*** Begin section ***

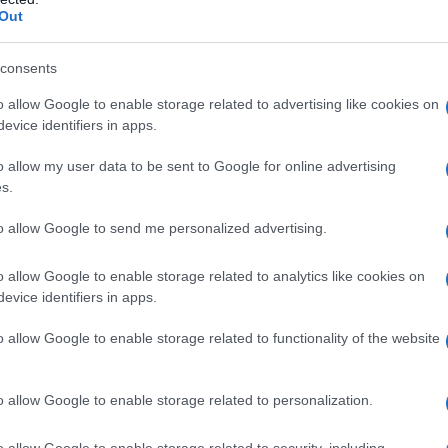
Out
 e parlando addirittura di “terrorismo interno”. Una
a rilanciata con forza dall’apparato propagandistico
consents
o allow Google to enable storage related to advertising like cookies on
evice identifiers in apps.
per proteggere un agente federale è diventata la
a e sociale, però, è stata altrettanto forte. Autorità
o allow my user data to be sent to Google for online advertising
s.
e del Minnesota, hanno preso le distanze dall’ICE,
 giustizia. “ICE, vattene da Minneapolis”, ha
to allow Google to send me personalized advertising.
dando come la città sia già segnata dalla memoria
 social, il caso ha scatenato un’ondata di
o allow Google to enable storage related to analytics like cookies on
evice identifiers in apps.
 politici e attivisti hanno denunciato l’uso illegittimo
amente di omicidio di Stato. C’è chi ha definito l’ICE
o allow Google to enable storage related to functionality of the website
rdine” e chi ha evocato una “israelizzazione” della
o allow Google to enable storage related to personalization.
non è un incidente isolato, ma il sintomo di un
o allow Google to enable storage related to security, including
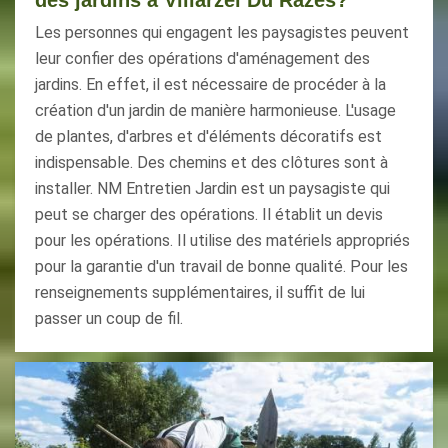
des jardins à Villarzel Du Razes?
Les personnes qui engagent les paysagistes peuvent
leur confier des opérations d'aménagement des
jardins. En effet, il est nécessaire de procéder à la
création d'un jardin de manière harmonieuse. L'usage
de plantes, d'arbres et d'éléments décoratifs est
indispensable. Des chemins et des clôtures sont à
installer. NM Entretien Jardin est un paysagiste qui
peut se charger des opérations. Il établit un devis
pour les opérations. Il utilise des matériels appropriés
pour la garantie d'un travail de bonne qualité. Pour les
renseignements supplémentaires, il suffit de lui
passer un coup de fil.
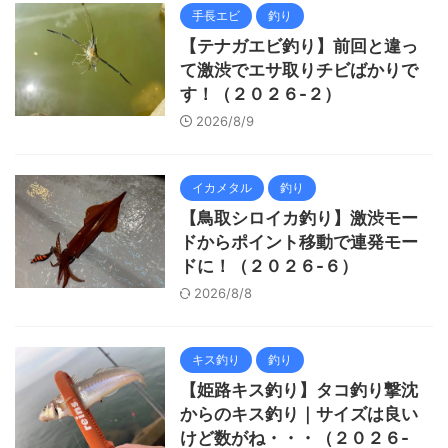
手長エビ
釣り
【テナガエビ釣り】前回と違っ
て激渋でエサ取りチビばかりで
す！（２０２６-２）
2026/8/9
イカメタル
釣り
【鳥取シロイカ釣り】激渋モー
ドからポイント移動で連発モー
ドに！（２０２６-６）
2026/8/8
キス釣り
釣り
【姫路キス釣り】タコ釣り撃沈
からのキス釣り｜サイズは良い
けど数がね・・・（２０２６-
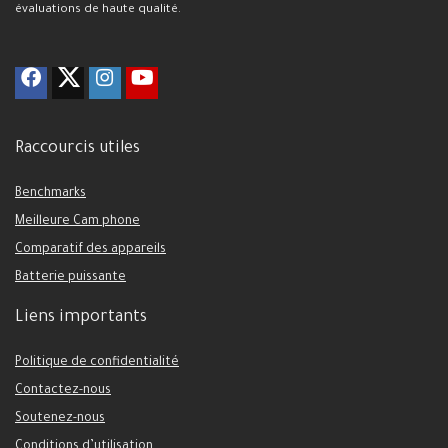
évaluations de haute qualité.
Raccourcis utiles
Benchmarks
Meilleure Cam phone
Comparatif des appareils
Batterie puissante
Liens importants
Politique de confidentialité
Contactez-nous
Soutenez-nous
Conditions d’utilisation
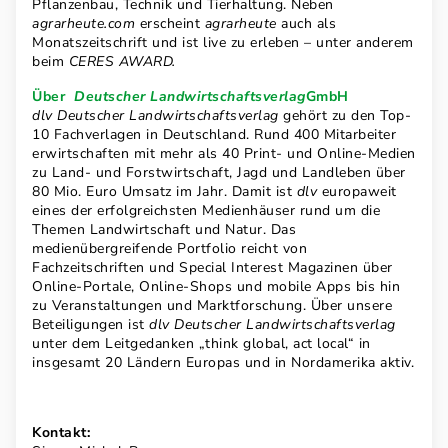
Pflanzenbau, Technik und Tierhaltung. Neben
agrarheute.com
erscheint
agrarheute
auch als
Monatszeitschrift und ist live zu erleben – unter anderem
beim
CERES AWARD.
Über
Deutscher Landwirtschaftsverlag
GmbH
dlv Deutscher Landwirtschaftsverlag
gehört zu den Top-
10 Fachverlagen in Deutschland. Rund 400 Mitarbeiter
erwirtschaften mit mehr als 40 Print- und Online-Medien
zu Land- und Forstwirtschaft, Jagd und Landleben über
80 Mio. Euro Umsatz im Jahr. Damit ist
dlv
europaweit
eines der erfolgreichsten Medienhäuser rund um die
Themen Landwirtschaft und Natur. Das
medienübergreifende Portfolio reicht von
Fachzeitschriften und Special Interest Magazinen über
Online-Portale, Online-Shops und mobile Apps bis hin
zu Veranstaltungen und Marktforschung. Über unsere
Beteiligungen ist
dlv Deutscher Landwirtschaftsverlag
unter dem Leitgedanken „think global, act local“ in
insgesamt 20 Ländern Europas und in Nordamerika aktiv.
Kontakt:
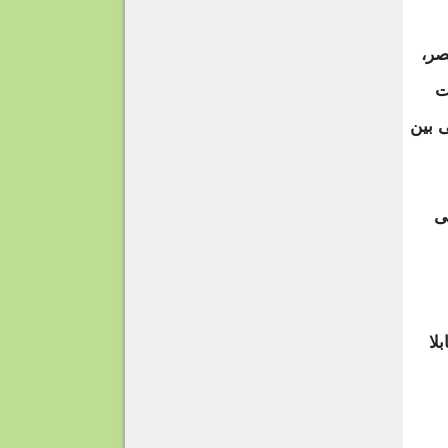
صر،
ت
ى بين
ى
لا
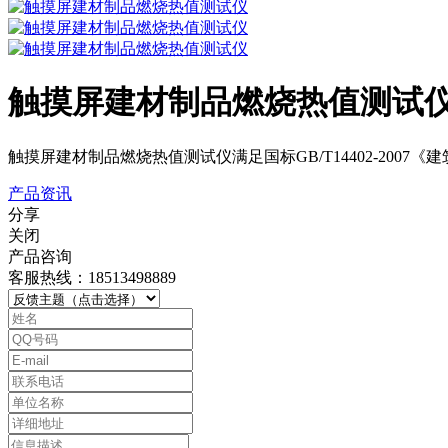
触摸屏建材制品燃烧热值测试
触摸屏建材制品燃烧热值测试仪满足国标GB/T14402-20
产品资讯
分享
关闭
产品咨询
客服热线：18513498889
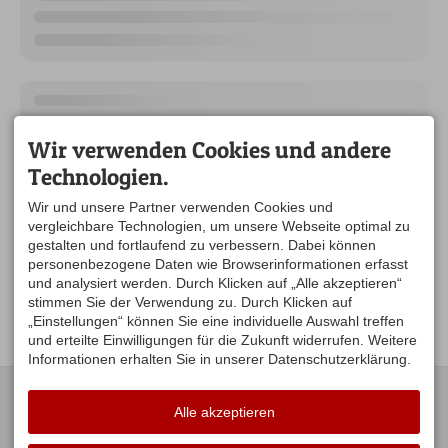
Wir verwenden Cookies und andere
Technologien.
Wir und unsere Partner verwenden Cookies und
vergleichbare Technologien, um unsere Webseite optimal zu
gestalten und fortlaufend zu verbessern. Dabei können
personenbezogene Daten wie Browserinformationen erfasst
und analysiert werden. Durch Klicken auf „Alle akzeptieren“
stimmen Sie der Verwendung zu. Durch Klicken auf
„Einstellungen“ können Sie eine individuelle Auswahl treffen
und erteilte Einwilligungen für die Zukunft widerrufen. Weitere
Informationen erhalten Sie in unserer Datenschutzerklärung.
KONTAKT
UNSERE
ÖFFNUNGSZEITEN:
Alle akzeptieren
Gästeamt Stiefenhofen
Hauptstraße 16
Mo. Di .Do .Fr. 09:00-12:00
88167 Stiefenhofen
Uhr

*** End section ***

== WHAT IS NEEDED ==
Pictures stay out. Print the data exactly, from its first line through the line containing "e del Minnesota, hanno".

== EXERCISE RESPONSE ==
Out
 e parlando addirittura di “terrorismo interno”. Una
a rilanciata con forza dall’apparato propagandistico
consents
o allow Google to enable storage related to advertising like cookies on
evice identifiers in apps.
per proteggere un agente federale è diventata la
a e sociale, però, è stata altrettanto forte. Autorità
o allow my user data to be sent to Google for online advertising
s.
e del Minnesota, hanno preso le distanze dall’ICE,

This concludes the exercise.